What you are asked to do: Filter the material, keeping only lines with the word "every".

The data:
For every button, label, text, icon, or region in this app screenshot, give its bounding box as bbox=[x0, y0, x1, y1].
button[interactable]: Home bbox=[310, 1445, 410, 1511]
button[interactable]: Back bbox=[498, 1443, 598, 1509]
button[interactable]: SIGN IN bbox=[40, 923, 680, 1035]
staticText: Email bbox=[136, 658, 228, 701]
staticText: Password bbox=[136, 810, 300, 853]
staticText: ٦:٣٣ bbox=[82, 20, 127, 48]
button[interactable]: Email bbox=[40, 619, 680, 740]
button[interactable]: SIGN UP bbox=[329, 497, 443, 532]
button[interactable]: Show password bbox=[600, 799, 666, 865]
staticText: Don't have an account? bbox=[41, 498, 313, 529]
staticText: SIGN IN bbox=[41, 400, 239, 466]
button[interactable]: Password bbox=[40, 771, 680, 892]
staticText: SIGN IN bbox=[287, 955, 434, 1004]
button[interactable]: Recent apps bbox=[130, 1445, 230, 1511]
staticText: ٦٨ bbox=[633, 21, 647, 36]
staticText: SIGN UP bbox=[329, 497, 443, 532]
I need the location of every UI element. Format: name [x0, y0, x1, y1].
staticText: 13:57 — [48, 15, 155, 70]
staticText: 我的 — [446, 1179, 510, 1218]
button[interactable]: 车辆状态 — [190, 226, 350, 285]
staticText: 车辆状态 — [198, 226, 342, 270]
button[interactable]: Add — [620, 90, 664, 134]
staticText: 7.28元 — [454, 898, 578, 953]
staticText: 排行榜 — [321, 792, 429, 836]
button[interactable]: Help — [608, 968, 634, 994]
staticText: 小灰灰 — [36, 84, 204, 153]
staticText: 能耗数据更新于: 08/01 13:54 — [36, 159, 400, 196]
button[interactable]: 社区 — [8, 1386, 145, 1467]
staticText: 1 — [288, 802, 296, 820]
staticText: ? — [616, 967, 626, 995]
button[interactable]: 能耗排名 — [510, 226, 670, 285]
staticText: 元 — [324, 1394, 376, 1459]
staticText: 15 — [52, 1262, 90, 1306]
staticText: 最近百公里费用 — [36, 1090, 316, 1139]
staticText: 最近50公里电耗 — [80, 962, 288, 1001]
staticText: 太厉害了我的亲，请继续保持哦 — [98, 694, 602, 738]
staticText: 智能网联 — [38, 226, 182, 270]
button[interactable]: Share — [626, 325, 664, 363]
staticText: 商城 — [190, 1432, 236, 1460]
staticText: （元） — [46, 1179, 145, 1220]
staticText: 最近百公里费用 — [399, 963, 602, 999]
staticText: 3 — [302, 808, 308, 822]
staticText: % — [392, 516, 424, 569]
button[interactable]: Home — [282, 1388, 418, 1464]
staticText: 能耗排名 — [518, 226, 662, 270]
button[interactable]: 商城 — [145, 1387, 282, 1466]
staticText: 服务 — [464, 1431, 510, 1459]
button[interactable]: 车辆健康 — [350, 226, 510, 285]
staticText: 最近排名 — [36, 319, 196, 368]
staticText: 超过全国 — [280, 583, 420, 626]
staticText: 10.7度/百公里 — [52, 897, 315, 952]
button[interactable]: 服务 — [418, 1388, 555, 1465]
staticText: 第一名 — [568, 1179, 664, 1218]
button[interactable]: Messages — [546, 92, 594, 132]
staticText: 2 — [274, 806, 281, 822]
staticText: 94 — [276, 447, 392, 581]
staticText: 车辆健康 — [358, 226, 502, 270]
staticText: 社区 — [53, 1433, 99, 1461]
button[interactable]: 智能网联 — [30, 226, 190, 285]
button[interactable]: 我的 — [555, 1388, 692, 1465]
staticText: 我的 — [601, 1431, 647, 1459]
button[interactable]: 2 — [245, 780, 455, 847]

Task response:
For every button, label, text, icon, or region in this app screenshot, give its bounding box as bbox=[x0, y0, x1, y1].
I need the location of every UI element. Format: name [x0, y0, x1, y1].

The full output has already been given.